Tuesday, March 27, 2012

ObamaCare & SCOTUS Day 1 - By Net Right Daily



The oral arguments for day 1 of the ObamaCare Supreme Court hearing have come to a close.







Here is some background on the lawyer’s going in front of SCOTUS on ObamaCare today (H/T Politico):







POLITICO’s Josh Gerstein reports from inside the Supreme Court that three lawyers are expected to make arguments before the court today. Robert Long, a court-appointed amicus attorney, will argue that mandate-related cases are barred by an 1867 provision in tax law that requires taxes to actually come into effect before they can be challenged.
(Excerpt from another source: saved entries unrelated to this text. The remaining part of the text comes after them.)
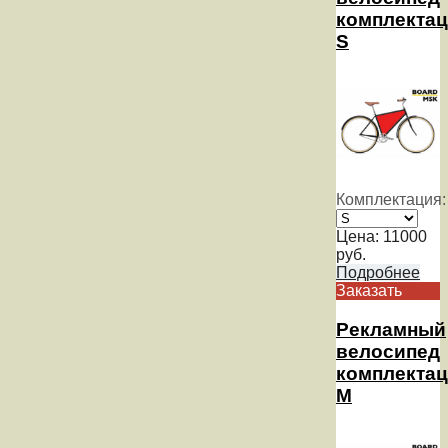
комплекта
S
Комплектация:
Цена:
11000
руб.
Подробнее
Заказать
Рекламный
велосипед
комплекта
M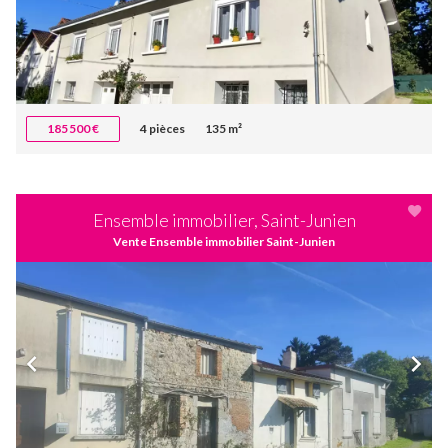
185 500 €
4 pièces
135 m²
Ensemble immobilier, Saint-Junien
Vente Ensemble immobilier Saint-Junien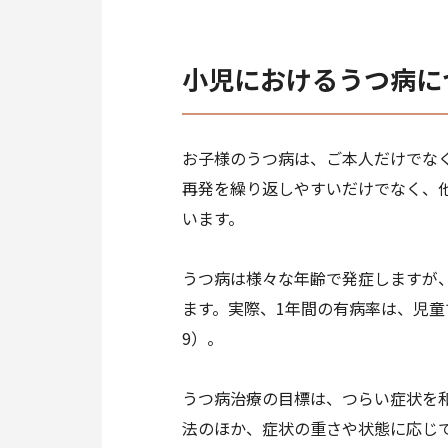
小児におけるうつ病に
お子様のうつ病は、ご本人だけでな
再発を繰り返しやすいだけでなく、
います。
うつ病は様々な年齢で発症しますが
ます。実際、1年間の有病率は、児童で1
9）。
うつ病治療の目標は、つらい症状を
法のほか、症状の重さや状態に応じて様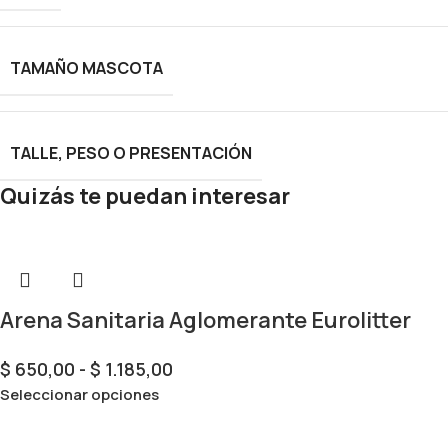
TAMAÑO MASCOTA
TALLE, PESO O PRESENTACIÓN
Quizás te puedan interesar
Arena Sanitaria Aglomerante Eurolitter
$
650,00
-
$
1.185,00
Seleccionar opciones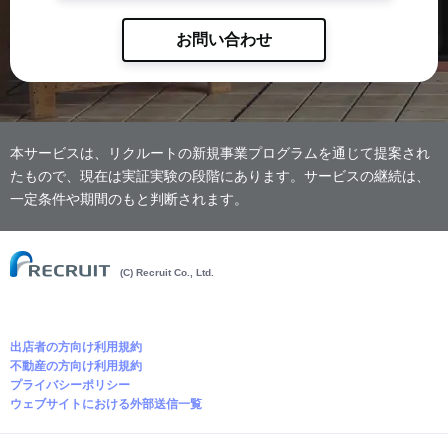
お問い合わせ
本サービスは、リクルートの新規事業プログラムを通じて提案され
たもので、現在は実証実験の段階にあります。サービスの継続は、
一定条件や期間のもと判断されます。
(C) Recruit Co., Ltd.
出店者の方向け利用規約
不動産の方向け利用規約
プライバシーポリシー
ウェブサイトにおける外部送信一覧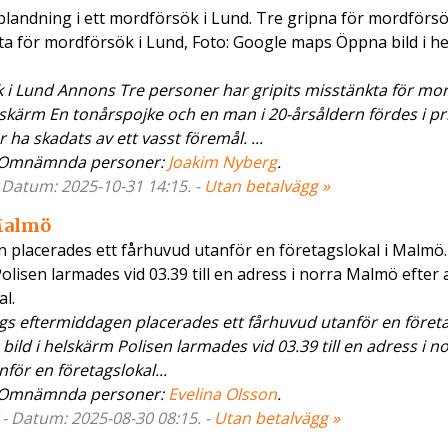
blandning i ett mordförsök i Lund. Tre gripna för mordförsö
ta för mordförsök i Lund, Foto: Google maps Öppna bild i h
 i Lund Annons Tre personer har gripits misstänkta för mo
kärm En tonårspojke och en man i 20-årsåldern fördes i pri
 ha skadats av ett vasst föremål. ...
 Omnämnda personer:
Joakim Nyberg
.
- Datum: 2025-10-31 14:15. -
Utan betalvägg »
 Malmö
n placerades ett fårhuvud utanför en företagslokal i Malmö
isen larmades vid 03.39 till en adress i norra Malmö efter a
l.
gs eftermiddagen placerades ett fårhuvud utanför en företa
ld i helskärm Polisen larmades vid 03.39 till en adress i n
för en företagslokal...
 Omnämnda personer:
Evelina Olsson
.
 - Datum: 2025-08-30 08:15. -
Utan betalvägg »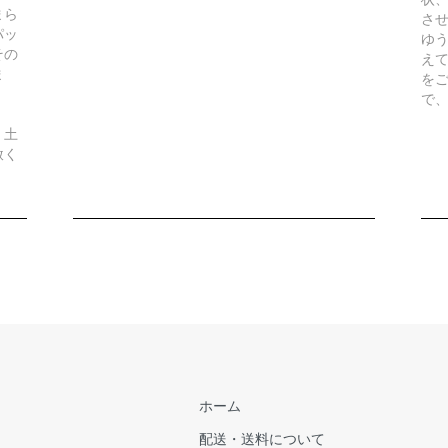
まら
さ
パッ
ゆ
その
え
ま
を
で
、土
赦く
ホーム
配送・送料について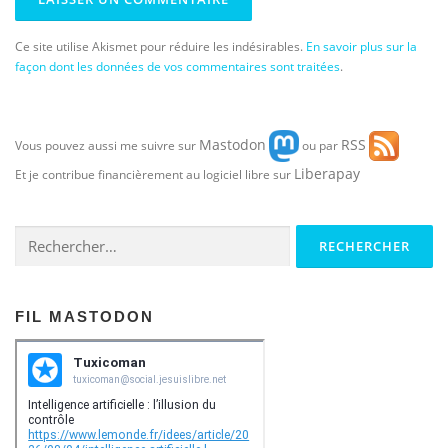
Ce site utilise Akismet pour réduire les indésirables.
En savoir plus sur la
façon dont les données de vos commentaires sont traitées
.
Mastodon
RSS
Vous pouvez aussi me suivre sur
ou par
Liberapay
Et je contribue financièrement au logiciel libre sur
Rechercher :
FIL MASTODON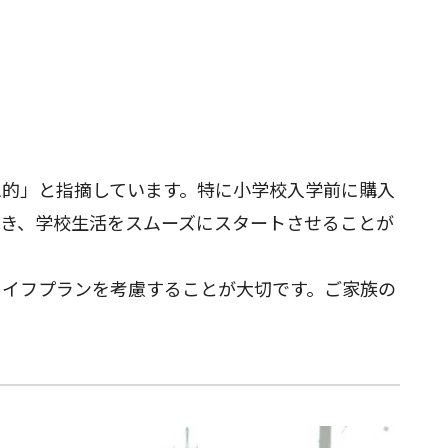
想的」と指摘しています。特に小学校入学前に購入
き、学校生活をスムーズにスタートさせることが
ライフプランを考慮することが大切です。ご家族の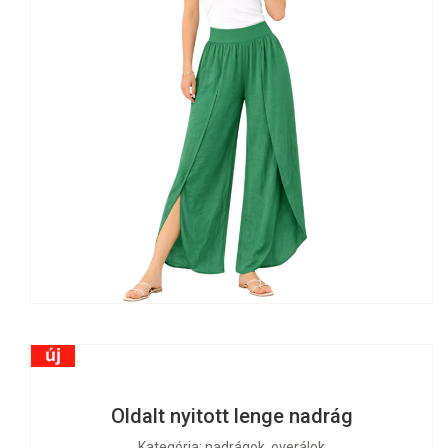
Oldalt nyitott lenge nadrág
Kategória: nadrágok, overálok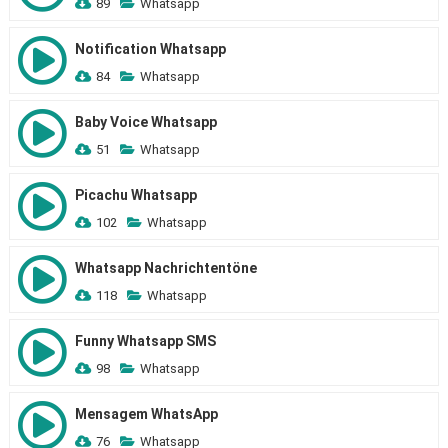
89
Whatsapp
Notification Whatsapp
84
Whatsapp
Baby Voice Whatsapp
51
Whatsapp
Picachu Whatsapp
102
Whatsapp
Whatsapp Nachrichtentöne
118
Whatsapp
Funny Whatsapp SMS
98
Whatsapp
Mensagem WhatsApp
76
Whatsapp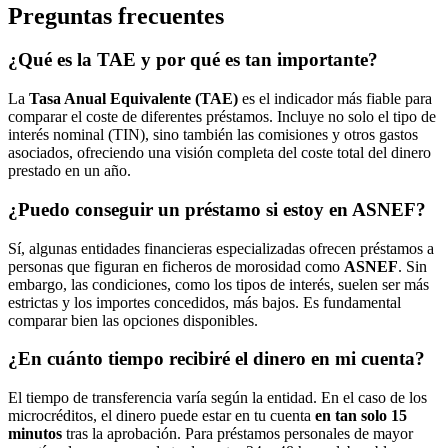
Preguntas frecuentes
¿Qué es la TAE y por qué es tan importante?
La
Tasa Anual Equivalente (TAE)
es el indicador más fiable para
comparar el coste de diferentes préstamos. Incluye no solo el tipo de
interés nominal (TIN), sino también las comisiones y otros gastos
asociados, ofreciendo una visión completa del coste total del dinero
prestado en un año.
¿Puedo conseguir un préstamo si estoy en ASNEF?
Sí, algunas entidades financieras especializadas ofrecen préstamos a
personas que figuran en ficheros de morosidad como
ASNEF
. Sin
embargo, las condiciones, como los tipos de interés, suelen ser más
estrictas y los importes concedidos, más bajos. Es fundamental
comparar bien las opciones disponibles.
¿En cuánto tiempo recibiré el dinero en mi cuenta?
El tiempo de transferencia varía según la entidad. En el caso de los
microcréditos, el dinero puede estar en tu cuenta
en tan solo 15
minutos
tras la aprobación. Para préstamos personales de mayor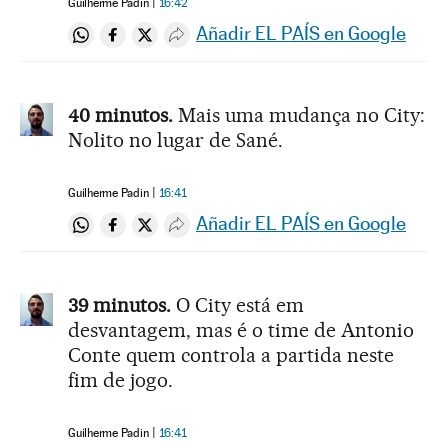
Guilherme Padin
16:42
Añadir EL PAÍS en Google
Compartir en Whatsapp
Compartir en Facebook
Compartir en Twitter
Desplegar Redes Sociales
40 minutos.
Mais uma mudança no City:
Nolito no lugar de Sané.
Guilherme Padin
16:41
Añadir EL PAÍS en Google
Compartir en Whatsapp
Compartir en Facebook
Compartir en Twitter
Desplegar Redes Sociales
39 minutos.
O City está em
desvantagem, mas é o time de Antonio
Conte quem controla a partida neste
fim de jogo.
Guilherme Padin
16:41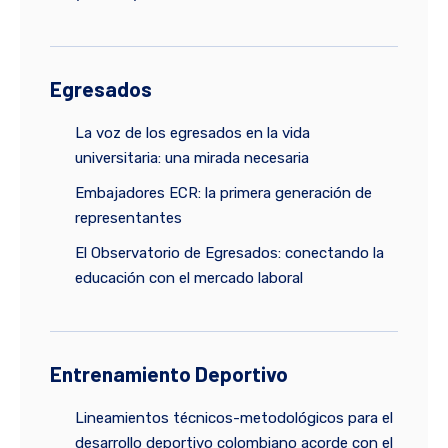
Egresados
La voz de los egresados en la vida
universitaria: una mirada necesaria
Embajadores ECR: la primera generación de
representantes
El Observatorio de Egresados: conectando la
educación con el mercado laboral
Entrenamiento Deportivo
Lineamientos técnicos-metodológicos para el
desarrollo deportivo colombiano acorde con el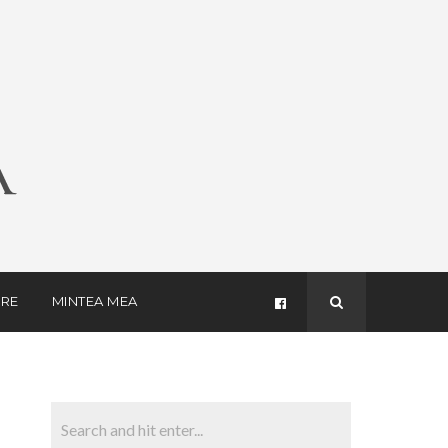
RE
MINTEA MEA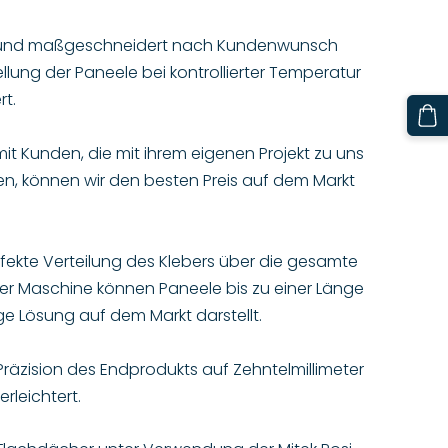
iert und maßgeschneidert nach Kundenwunsch
llung der Paneele bei kontrollierter Temperatur
rt.
t Kunden, die mit ihrem eigenen Projekt zu uns
, können wir den besten Preis auf dem Markt
fekte Verteilung des Klebers über die gesamte
der Maschine können Paneele bis zu einer Länge
e Lösung auf dem Markt darstellt.
räzision des Endprodukts auf Zehntelmillimeter
rleichtert.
Don Verrilli, the Solicitor General representing the administration, and Greg Katsas, attorney for the 26 state lawsuit against the law, will both argue opposing Long’s contention.

Ilya Shapiro over at Cato gives us some good insight as to the arguments that SCOTUS will hear this week:




Whether the challenge to the individual mandate is barred by the Anti-Injunction Act. –- 90 minutes on Monday – op-ed and brief.




Whether Congress has the power to enact the individual mandate. –- 2 hours on Tuesday – op-ed and brief.




Whether and to what extent the mandate, if unconstitutional, is severable from the rest of the law. –- 90 minutes — op-ed (with Richard Epstein and Mario Loyola) and brief.




Whether the new conditions on all federal Medicaid funding (expanding eligibility, greater coverage, etc.) constitute an unconstitutional coercion of the states. – 1 hour — brief.